Using SamTools to view alignments

brentp edited this page Sep 14, 2010 · 6 revisions

SamTools is a set of tools for working with alignments. Bowtie is used in methylcode and can output alignments in SAM format, since we must convert and flip the reads and reference genome for the bisulfite alignment, the resulting output is not immediately useful. However, when methylcode is used to align BS treated reads to a reference genome, it also creates an additional SAM alignment file where the positions and strand information is corrected. This file is created in the output directory and named: methylcoded.sam.

In order to view the BS treated reads that align to a reference sequence, one can follow a few simple steps.

note as of version 0.2.3 methylcoder will output a shell script to outdir/commands.sam.sh that will perform the preparatory steps described below.

the following is the transcript of a shell session of the commands which end with viewing the reads aligned to the genome in the sam-tools tview tool. Here out is the directory where the methylcode output is sent. Note you must create a chr.lengths.txt file which has the format [chr]\t[length] to specify the length for each chromosome.


$ cd out
$ ls -lh methylcoded.sam
-rw-r--r-- 1 brentp brentp 6.9G 2010-03-09 17:42 methylcoded.sam

Convert a .sam file to .bam the file—specified here as chr.lengths.txt . Then sort. Then create an index.

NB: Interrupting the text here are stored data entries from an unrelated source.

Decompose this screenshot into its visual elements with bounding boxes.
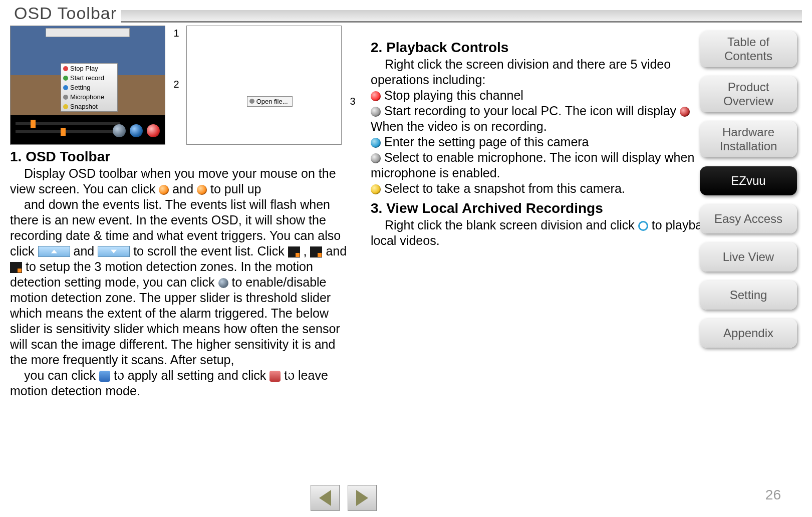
nav-live-view[interactable]: Live View xyxy=(700,242,797,272)
nav-label: Easy Access xyxy=(714,212,782,226)
open-file-menu: Open file... xyxy=(247,96,293,107)
bottom-icons xyxy=(113,124,160,137)
para-1-rest: and down the events list. The events lis… xyxy=(10,197,356,368)
text: to scroll the event list. Click xyxy=(133,244,288,258)
para-3: Right click the blank screen division an… xyxy=(371,217,716,248)
callout-1: 1 xyxy=(173,28,179,39)
section-2-body: Right click the screen division and ther… xyxy=(371,57,716,196)
op-setting: Enter the setting page of this camera xyxy=(371,134,716,150)
text: Right click the blank screen division an… xyxy=(385,218,638,232)
page-title-bar: OSD Toolbar xyxy=(10,0,802,23)
open-file-icon xyxy=(638,221,648,231)
content-area: Stop Play Start record Setting Microphon… xyxy=(0,23,812,399)
nav-label: Live View xyxy=(723,250,774,264)
close-icon xyxy=(147,124,160,137)
stop-icon xyxy=(371,91,381,101)
text: When the video is on recording. xyxy=(371,119,547,133)
up-arrow-icon xyxy=(159,185,169,195)
chevron-right-icon xyxy=(356,490,368,506)
page-title: OSD Toolbar xyxy=(10,4,121,23)
callout-col-2: 3 xyxy=(349,26,356,145)
op-snapshot: Select to take a snapshot from this came… xyxy=(371,181,716,196)
figure-open-file: Open file... xyxy=(186,26,342,145)
text: Start recording to your local PC. The ic… xyxy=(384,104,680,118)
callout-2: 2 xyxy=(173,79,179,90)
callout-3: 3 xyxy=(350,96,355,107)
apply-icon xyxy=(130,124,143,137)
context-menu: Stop Play Start record Setting Microphon… xyxy=(61,63,118,112)
sensitivity-slider xyxy=(16,130,120,133)
callout-col-1: 1 2 xyxy=(172,26,179,145)
open-file-label: Open file... xyxy=(256,98,288,105)
text: , xyxy=(304,244,311,258)
setting-icon xyxy=(371,138,381,148)
op-stop: Stop playing this channel xyxy=(371,88,716,103)
nav-label: Table of Contents xyxy=(704,35,793,63)
sidebar-nav: Table of Contents Product Overview Hardw… xyxy=(700,31,797,357)
menu-label: Setting xyxy=(70,84,90,91)
section-1-heading: 1. OSD Toolbar xyxy=(10,149,356,165)
menu-item-start-record: Start record xyxy=(61,73,117,83)
para-1-end: you can click to apply all setting and c… xyxy=(10,368,356,399)
nav-easy-access[interactable]: Easy Access xyxy=(700,204,797,233)
nav-ezvuu[interactable]: EZvuu xyxy=(700,166,797,195)
page-number: 26 xyxy=(765,487,781,503)
para-1-line1: Display OSD toolbar when you move your m… xyxy=(10,166,356,197)
stop-icon xyxy=(63,66,68,71)
right-column: 2. Playback Controls Right click the scr… xyxy=(371,26,726,399)
recording-active-icon xyxy=(680,107,690,117)
menu-item-snapshot: Snapshot xyxy=(61,102,117,111)
record-icon xyxy=(371,107,381,117)
menu-label: Start record xyxy=(70,74,104,82)
microphone-icon xyxy=(371,153,381,163)
scroll-down-button-icon xyxy=(98,246,130,257)
nav-label: Hardware Installation xyxy=(704,125,793,153)
snapshot-icon xyxy=(371,184,381,194)
text: to apply all setting and click xyxy=(114,368,269,382)
prev-page-button[interactable] xyxy=(311,485,340,511)
next-page-button[interactable] xyxy=(348,485,377,511)
pager xyxy=(311,485,377,511)
nav-label: Setting xyxy=(730,288,767,302)
text: and xyxy=(74,244,98,258)
text: Stop playing this channel xyxy=(384,88,523,102)
chevron-left-icon xyxy=(319,490,331,506)
text: Select to take a snapshot from this came… xyxy=(384,181,625,195)
section-3-heading: 3. View Local Archived Recordings xyxy=(371,200,716,216)
menu-item-microphone: Microphone xyxy=(61,92,117,102)
sliders xyxy=(16,117,120,138)
nav-appendix[interactable]: Appendix xyxy=(700,319,797,348)
op-mic: Select to enable microphone. The icon wi… xyxy=(371,150,716,181)
nav-product-overview[interactable]: Product Overview xyxy=(700,76,797,112)
slider-thumb xyxy=(61,128,66,136)
nav-setting[interactable]: Setting xyxy=(700,281,797,310)
doc-icon xyxy=(249,99,254,104)
record-icon xyxy=(63,76,68,81)
motion-zone-1-icon xyxy=(288,246,300,257)
figure-osd-toolbar: Stop Play Start record Setting Microphon… xyxy=(10,26,165,145)
section-1-body: Display OSD toolbar when you move your m… xyxy=(10,166,356,399)
op-record: Start recording to your local PC. The ic… xyxy=(371,103,716,134)
text: and xyxy=(326,244,347,258)
toggle-zone-icon xyxy=(218,278,228,288)
nav-hardware-installation[interactable]: Hardware Installation xyxy=(700,121,797,157)
nav-label: Appendix xyxy=(723,326,773,340)
text: to pull up xyxy=(210,182,261,196)
text: and xyxy=(172,182,197,196)
left-column: Stop Play Start record Setting Microphon… xyxy=(10,26,371,399)
text: Select to enable microphone. The icon wi… xyxy=(371,150,694,180)
spacer xyxy=(371,26,716,36)
figure-row: Stop Play Start record Setting Microphon… xyxy=(10,26,356,145)
setting-icon xyxy=(63,85,68,90)
threshold-slider xyxy=(16,122,120,125)
mic-icon xyxy=(63,95,68,100)
snapshot-icon xyxy=(63,104,68,109)
scroll-up-button-icon xyxy=(38,246,70,257)
para-2-intro: Right click the screen division and ther… xyxy=(371,57,716,88)
menu-label: Microphone xyxy=(70,93,104,101)
close-x-icon xyxy=(269,371,281,382)
section-2-heading: 2. Playback Controls xyxy=(371,40,716,56)
nav-table-of-contents[interactable]: Table of Contents xyxy=(700,31,797,67)
menu-item-setting: Setting xyxy=(61,83,117,92)
menu-label: Snapshot xyxy=(70,103,98,110)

$ ~/src/samtools/samtools view -b -t chr.lengths.txt methylcoded.sam -o methylcoded.unsorted.bam
$ ~/src/samtools/samtools sort methylcoded.unsorted.bam methylcoded # .bam suffix is added automatically
$ ~/src/samtools/samtools index methylcoded.bam

create a fasta where we’re sure that it doesn’t have long lines (sam-tools doesnt like those).
note you only ever need to do this once per reference genome, or not at all if your fasta is already
wrapped/folded. Once it’s wrapped, sam-tools can index it.

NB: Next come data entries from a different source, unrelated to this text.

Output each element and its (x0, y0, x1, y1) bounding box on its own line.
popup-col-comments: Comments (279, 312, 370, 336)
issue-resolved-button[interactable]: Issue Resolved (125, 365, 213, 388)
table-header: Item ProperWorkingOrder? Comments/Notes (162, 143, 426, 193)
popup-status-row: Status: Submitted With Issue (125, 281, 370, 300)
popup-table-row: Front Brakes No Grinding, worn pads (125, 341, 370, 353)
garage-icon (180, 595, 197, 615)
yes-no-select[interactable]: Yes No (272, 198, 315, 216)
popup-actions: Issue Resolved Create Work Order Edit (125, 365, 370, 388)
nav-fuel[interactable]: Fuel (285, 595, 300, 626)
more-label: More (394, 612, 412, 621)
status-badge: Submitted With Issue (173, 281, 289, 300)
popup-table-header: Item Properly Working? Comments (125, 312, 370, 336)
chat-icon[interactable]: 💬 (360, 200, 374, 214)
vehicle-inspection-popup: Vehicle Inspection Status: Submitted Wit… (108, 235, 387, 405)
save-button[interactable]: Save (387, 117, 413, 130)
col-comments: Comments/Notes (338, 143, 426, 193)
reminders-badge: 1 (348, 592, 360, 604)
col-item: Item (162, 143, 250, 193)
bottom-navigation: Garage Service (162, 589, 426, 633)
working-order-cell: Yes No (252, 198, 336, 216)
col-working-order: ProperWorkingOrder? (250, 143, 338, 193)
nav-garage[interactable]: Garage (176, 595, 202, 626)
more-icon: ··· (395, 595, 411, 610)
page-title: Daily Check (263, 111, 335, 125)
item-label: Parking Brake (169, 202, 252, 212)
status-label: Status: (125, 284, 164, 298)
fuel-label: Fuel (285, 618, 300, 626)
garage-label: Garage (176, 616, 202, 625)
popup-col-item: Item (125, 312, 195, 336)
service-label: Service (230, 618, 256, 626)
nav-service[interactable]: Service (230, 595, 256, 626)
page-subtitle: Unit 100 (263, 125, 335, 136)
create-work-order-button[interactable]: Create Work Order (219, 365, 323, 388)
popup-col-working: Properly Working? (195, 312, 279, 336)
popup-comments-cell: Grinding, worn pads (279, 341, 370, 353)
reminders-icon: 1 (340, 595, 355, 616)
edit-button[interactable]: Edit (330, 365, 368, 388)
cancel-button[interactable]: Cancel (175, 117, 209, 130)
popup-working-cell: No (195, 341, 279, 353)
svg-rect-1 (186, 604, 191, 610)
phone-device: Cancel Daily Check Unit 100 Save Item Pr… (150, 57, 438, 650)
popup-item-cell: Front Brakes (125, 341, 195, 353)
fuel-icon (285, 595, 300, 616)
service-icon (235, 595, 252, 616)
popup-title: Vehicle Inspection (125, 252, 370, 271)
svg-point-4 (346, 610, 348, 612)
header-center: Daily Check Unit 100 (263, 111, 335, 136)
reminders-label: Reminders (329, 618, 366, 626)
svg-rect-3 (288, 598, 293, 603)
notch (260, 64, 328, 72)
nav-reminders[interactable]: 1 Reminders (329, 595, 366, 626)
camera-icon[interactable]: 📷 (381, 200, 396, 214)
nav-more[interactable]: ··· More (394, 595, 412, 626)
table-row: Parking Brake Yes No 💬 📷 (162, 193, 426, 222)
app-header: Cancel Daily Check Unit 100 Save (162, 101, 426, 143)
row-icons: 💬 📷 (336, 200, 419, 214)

$ fold /labdata/thaliana_v9/thaliana_v9.fasta > /labdata/thaliana_v9/thaliana_v9.fold.fasta
$ ~/src/samtools/samtools faidx /labdata/thaliana_v9/thaliana_v9.fold.fasta

then you can view the alignments in the sam-tools viewer:

$ ~/src/samtools/samtools tview methylcoded.bam /labdata/thaliana_v9/thaliana_v9.fold.fasta

From there, you can *g*o to a particular location by typing `g` then a chromosome:location e.g.
1:100,000

And read more about the viewer here or press ‘?’ in the viewer for help.
you should get something like this

Notice that—for the most part—only the T’s and a’s are mismatching. The a’s are lowercased—indicating that they are from reads matching the reverse strand (G converted to A equates to C to T after complementing).